### RECORDS SUPPLIED ###

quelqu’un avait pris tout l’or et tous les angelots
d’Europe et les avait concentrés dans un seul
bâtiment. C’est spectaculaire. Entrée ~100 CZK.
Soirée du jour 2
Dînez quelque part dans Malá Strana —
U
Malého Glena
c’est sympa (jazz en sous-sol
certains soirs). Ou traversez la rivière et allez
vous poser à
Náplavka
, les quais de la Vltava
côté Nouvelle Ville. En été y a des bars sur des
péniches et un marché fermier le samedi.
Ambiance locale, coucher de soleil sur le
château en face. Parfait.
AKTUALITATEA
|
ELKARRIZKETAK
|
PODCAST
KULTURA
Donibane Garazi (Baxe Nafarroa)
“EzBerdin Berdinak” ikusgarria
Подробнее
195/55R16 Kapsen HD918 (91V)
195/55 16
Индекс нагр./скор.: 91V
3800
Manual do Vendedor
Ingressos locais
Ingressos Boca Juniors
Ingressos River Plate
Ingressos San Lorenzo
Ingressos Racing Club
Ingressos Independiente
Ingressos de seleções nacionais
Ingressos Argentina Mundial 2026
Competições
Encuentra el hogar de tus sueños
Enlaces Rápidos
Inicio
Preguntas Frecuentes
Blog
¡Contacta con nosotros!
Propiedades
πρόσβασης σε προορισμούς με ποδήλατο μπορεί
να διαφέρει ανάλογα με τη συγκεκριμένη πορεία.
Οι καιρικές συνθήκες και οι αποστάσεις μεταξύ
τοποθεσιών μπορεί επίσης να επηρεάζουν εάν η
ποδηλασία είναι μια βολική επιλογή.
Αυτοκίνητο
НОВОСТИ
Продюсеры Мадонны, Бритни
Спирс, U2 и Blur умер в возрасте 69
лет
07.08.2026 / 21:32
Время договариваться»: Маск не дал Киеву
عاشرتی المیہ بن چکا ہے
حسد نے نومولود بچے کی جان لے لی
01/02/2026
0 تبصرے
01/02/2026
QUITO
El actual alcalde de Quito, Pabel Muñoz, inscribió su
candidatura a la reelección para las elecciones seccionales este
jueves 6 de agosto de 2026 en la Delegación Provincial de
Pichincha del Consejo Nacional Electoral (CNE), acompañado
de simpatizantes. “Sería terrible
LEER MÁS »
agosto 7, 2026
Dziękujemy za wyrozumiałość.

###

[PROBLEM TO WORK ON] In the material above, find the line with "Ingressos de seleções nacionais"; then copy it and every line after it, exactly, through the end.

[RESPONSE]
Ingressos de seleções nacionais
Ingressos Argentina Mundial 2026
Competições
Encuentra el hogar de tus sueños
Enlaces Rápidos
Inicio
Preguntas Frecuentes
Blog
¡Contacta con nosotros!
Propiedades
πρόσβασης σε προορισμούς με ποδήλατο μπορεί
να διαφέρει ανάλογα με τη συγκεκριμένη πορεία.
Οι καιρικές συνθήκες και οι αποστάσεις μεταξύ
τοποθεσιών μπορεί επίσης να επηρεάζουν εάν η
ποδηλασία είναι μια βολική επιλογή.
Αυτοκίνητο
НОВОСТИ
Продюсеры Мадонны, Бритни
Спирс, U2 и Blur умер в возрасте 69
лет
07.08.2026 / 21:32
Время договариваться»: Маск не дал Киеву
عاشرتی المیہ بن چکا ہے
حسد نے نومولود بچے کی جان لے لی
01/02/2026
0 تبصرے
01/02/2026
QUITO
El actual alcalde de Quito, Pabel Muñoz, inscribió su
candidatura a la reelección para las elecciones seccionales este
jueves 6 de agosto de 2026 en la Delegación Provincial de
Pichincha del Consejo Nacional Electoral (CNE), acompañado
de simpatizantes. “Sería terrible
LEER MÁS »
agosto 7, 2026
Dziękujemy za wyrozumiałość.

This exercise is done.